Précisément à cet instant, l’agent parti aux renseignements rapportait l’ordre formel de mettre à exécution le mandat d’arrêt. Il était trop tard. Policiers et gardes nationaux se retirèrent, la mine déconfite, mais très satisfaits sans doute du dénouement de l’expédition. Leur satisfaction dut redoubler la semaine suivante lorsqu’ils apprirent que Napoléon était aux Tuileries et que le proscrit de la veille rentrait, triomphant, au ministère de la police. Trois mois plus tard, leur sécurité s’accrut encore : le roi reprenait possession de son trône ; Fouché, après une cabriole géniale, retombait sur son siège de ministre que tout le monde, royalistes, jacobins, étrangers ou impérialistes, s’était appliqué à lui réserver.

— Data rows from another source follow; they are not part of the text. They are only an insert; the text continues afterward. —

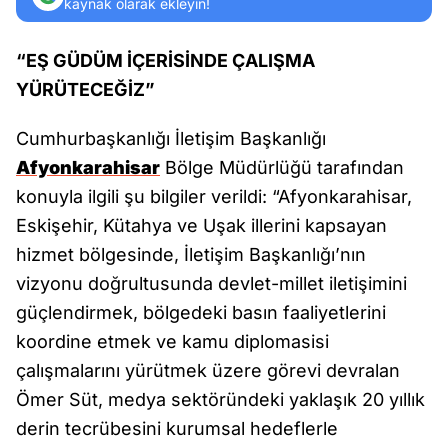
kaynak olarak ekleyin!
“EŞ GÜDÜM İÇERİSİNDE ÇALIŞMA
YÜRÜTECEĞİZ”
Cumhurbaşkanlığı İletişim Başkanlığı
Afyonkarahisar
Bölge Müdürlüğü tarafından
konuyla ilgili şu bilgiler verildi: “Afyonkarahisar,
Eskişehir, Kütahya ve Uşak illerini kapsayan
hizmet bölgesinde, İletişim Başkanlığı’nın
vizyonu doğrultusunda devlet-millet iletişimini
güçlendirmek, bölgedeki basın faaliyetlerini
koordine etmek ve kamu diplomasisi
çalışmalarını yürütmek üzere görevi devralan
Ömer Süt, medya sektöründeki yaklaşık 20 yıllık
derin tecrübesini kurumsal hedeflerle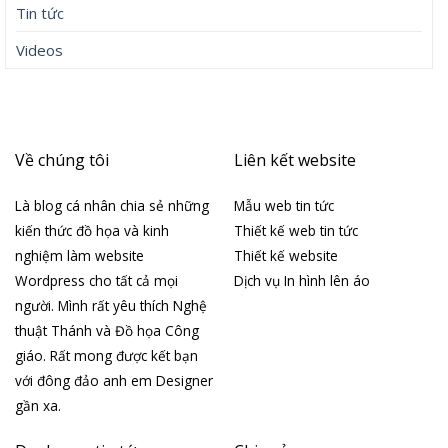
Tin tức
Videos
Về chúng tôi
Liên kết website
Là blog cá nhân chia sẻ những
Mẫu web tin tức
kiến thức đồ họa và kinh
Thiết kế web tin tức
nghiệm làm website
Thiết kế website
Wordpress cho tất cả mọi
Dịch vụ In hình lên áo
người. Mình rất yêu thích Nghệ
thuật Thánh và Đồ họa Công
giáo. Rất mong được kết bạn
với đông đảo anh em Designer
gần xa.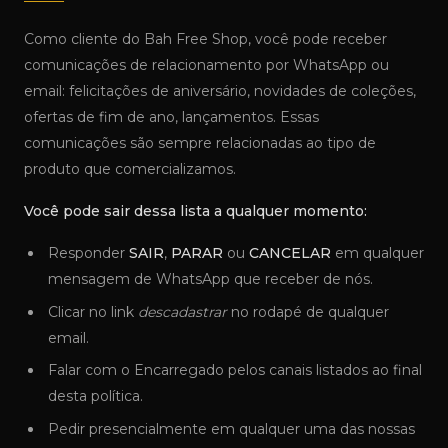
Como cliente do Bah Free Shop, você pode receber
comunicações de relacionamento por WhatsApp ou
email: felicitações de aniversário, novidades de coleções,
ofertas de fim de ano, lançamentos. Essas
comunicações são sempre relacionadas ao tipo de
produto que comercializamos.
Você pode sair dessa lista a qualquer momento:
Responder
SAIR
,
PARAR
ou
CANCELAR
em qualquer
mensagem de WhatsApp que receber de nós.
Clicar no link
descadastrar
no rodapé de qualquer
email.
Falar com o Encarregado pelos canais listados ao final
desta política.
Pedir presencialmente em qualquer uma das nossas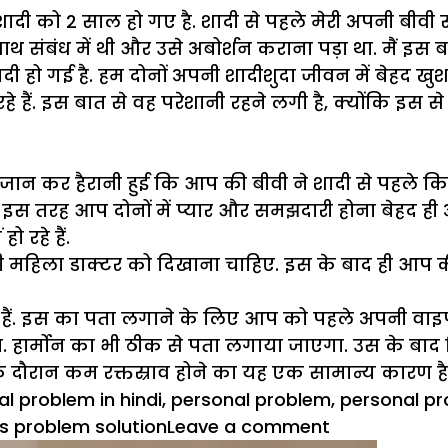
. मेरी शादी को 2 साल हो गए है. शादी से पहले मेरी अपनी ब
 संबंध में थी और उसे अबोर्शन कराना पड़ा था. मैं इस ब
हो गई है. हम दोनों अपनी शादीशुदा जीवन में बेहद खुश ह
े हैं. इस बात से वह परेशानी रहने लगी है, क्योंकि इस से
त जान कर हैरानी हुई कि आप की बीवी ने शादी से पहले
. इस तरह आप दोनों में प्यार और समझदारी होना बेहद ह
 रहे हैं.
िला डाक्टर को दिखाना चाहिए. इस के बाद ही आप की 
ं. इस का पता लगाने के लिए आप को पहले अपनी वाइफ क
्मोन का भी ठीक से पता लगाया जाएगा. उस के बाद हिस्टेर
के दौरान कम रक्तस्राव होने का यह एक सामान्य कारण है
l problem in hindi
,
personal problem
,
personal pr
on
s problem solution
Leave a comment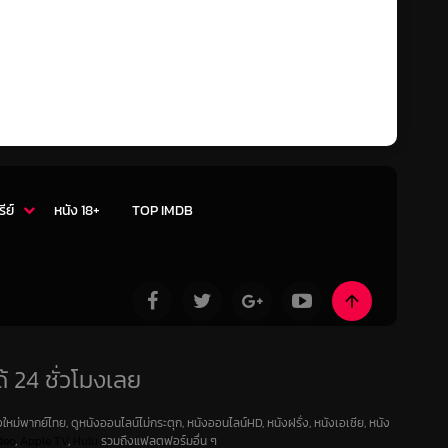
รีย์
หนัง 18+
TOP IMDB
้ 24 ชั่วโมงเลย
ใหม่พากย์ไทย, ดูหนังออนไลน์ไม่กระตุก, หนังออนไลน์HD, หนังฝรั่ง, หนังเอเชีย, หนัง
deo
,
Apple TV
,
Hulu
รวมถึงแฟลตฟอร์มอื่น ๆ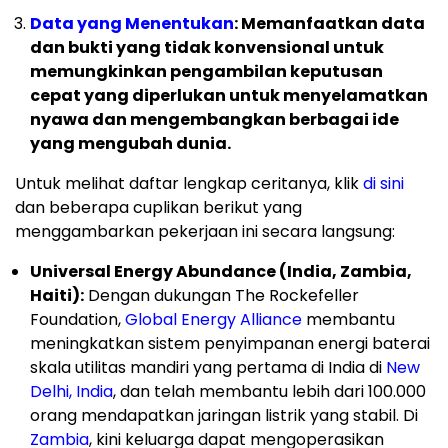
Data yang Menentukan
: Memanfaatkan data
dan bukti yang tidak konvensional untuk
memungkinkan pengambilan keputusan
cepat yang diperlukan untuk menyelamatkan
nyawa dan mengembangkan berbagai ide
yang mengubah dunia.
Untuk melihat daftar lengkap ceritanya, klik
di sini
dan beberapa cuplikan berikut yang
menggambarkan pekerjaan ini secara langsung:
Universal Energy Abundance (India, Zambia,
Haiti):
Dengan dukungan The Rockefeller
Foundation,
Global Energy Alliance
membantu
meningkatkan sistem penyimpanan energi baterai
skala utilitas mandiri yang pertama di India di
New
Delhi, India
, dan telah membantu lebih dari 100.000
orang mendapatkan jaringan listrik yang stabil. Di
Zambia
, kini keluarga dapat mengoperasikan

Louis XVIII se résignait, en effet, à accepter l’homme indispensable, mais il gardait de la méfiance : méfiance, il faut le dire, très justifiée. Il tenait à être renseigné sur la vie quotidienne de son ministre, sur ses fréquentations journalières, sur les propos qui pouvaient lui échapper. Mais à qui confier cette mission délicate ? Quel policier serait assez habile pour espionner, sans être brûlé dès la première heure, ce roi des policiers ? Le baron Pasquier, consulté, indiqua l’inspecteur Foudras, et Foudras, très flatté, soucieux peut-être de montrer que son chef ne le roulerait pas deux fois, consentit.
Cette surveillance donna lieu à des rapports, extrêmement confidentiels, puisqu’ils n’ont pas été versés aux archives officielles, et dont la lecture est des plus amusantes ; on y éprouve le même plaisir qu’à Guignol, quand Polichinelle rosse le commissaire ; il semble, à voir Fouché filé à son tour, que sont vengés ces innombrables pauvres gens à la piste desquels, pendant tant d’années, il lança ses limiers.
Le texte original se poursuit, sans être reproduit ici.